On y rencontre donc, pêle-mêle, Mathieu Bock-Côté, Eugénie Bastié, François-Xavier Bellamy, Charlotte d’Ornellas (bien connue des lecteurs de Boulevard Voltaire), Alexandre Devecchio, Gaultier Bès, Marianne Durano, Axel Rokvam… en même temps qu’un aperçu des différentes pépinières de ce « vieux monde » si juvénile. Si ces conservateurs sont peu ou prou d’accord sur les idées – « Nous devons être les sentinelles d’une civilisation qui ne se défasse pas. Ce qui nous anime n’est pas un désir de vengeance, mais un esprit français grave et léger, chevaleresque et frondeur, avec l’espérance chevillée au corps », résument joliment Charles Beigbeder et Laurent Meeschaert lors de la soirée de lancement de L’Incorrect, cités par Pascale Tournier —, ils le sont moins sur les méthodes. Et notamment la traduction politique : « Tout le monde pense la même chose mais vote différemment », cette fois, Pascale Tournier rapporte les propos de Geoffroy Lejeune, rédacteur en chef de Valeurs actuelles.

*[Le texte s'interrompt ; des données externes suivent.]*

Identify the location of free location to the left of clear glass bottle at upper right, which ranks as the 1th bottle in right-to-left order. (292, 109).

Mais c’est précisément parce que Pascale Tournier est intelligente et professionnelle que les reductio ad hitlerum inattendues et anachroniques (eu égard à l’âge moyen de segment de population étudiée), les jugements lapidaires et partiaux qui émaillent son livre surprennent : lorsque, voulant « jeter des ponts », un membre de la revue Limite répond à l’invitation de TV Libertés ou intervient à un séminaire de l’Action française, il « se fourvoie » ; c’est le mot de Pascale Tournier. Lorsque tel autre, de la même revue, « tient par ailleurs une chronique hebdomadaire sur Le Média, la webtélé de Jean-Luc Mélenchon », Pascale Tournier ne fait aucun commentaire…

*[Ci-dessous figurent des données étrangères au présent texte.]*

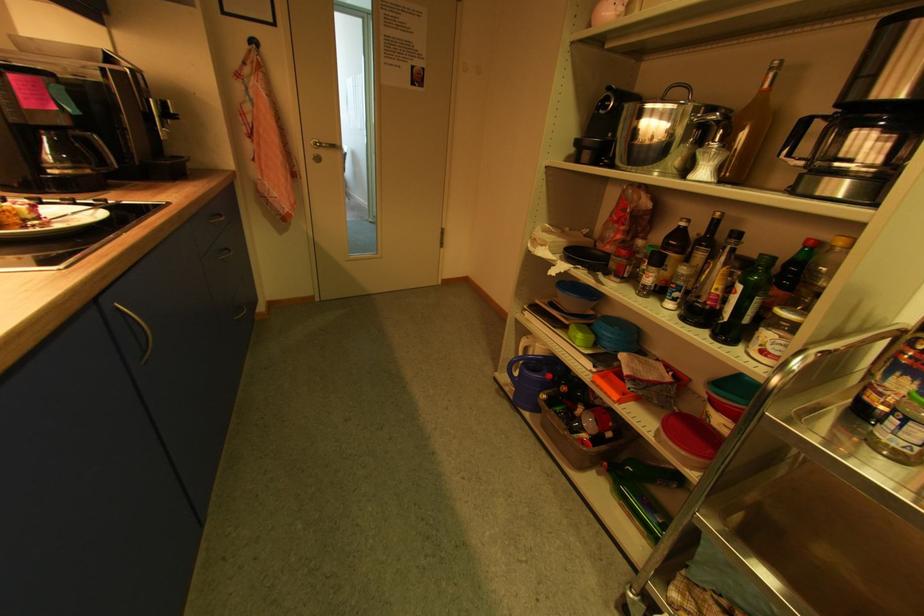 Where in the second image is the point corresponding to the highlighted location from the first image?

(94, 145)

Sans le vouloir, Pascale Tournier touche ainsi du doigt un angle mort de son livre : mais pourquoi donc cette effervescence des idées reste-t-elle « composite et parfois foutraque », et sans traduction politique commune ? En raison de cette arme nucléaire dégainée à tout va, même quand on ne s’y attend pas, cette diabolisation arbitraire à discrédit immédiat jetant le discrédit sur la personne visée et, par contagion, sur ses amis, qui isole, atomise, et fragilise les réseaux.

Moins sensible que ses aînés à ces anathèmes, cette génération devrait trouver le moyen de s’en affranchir. Reste à savoir quand.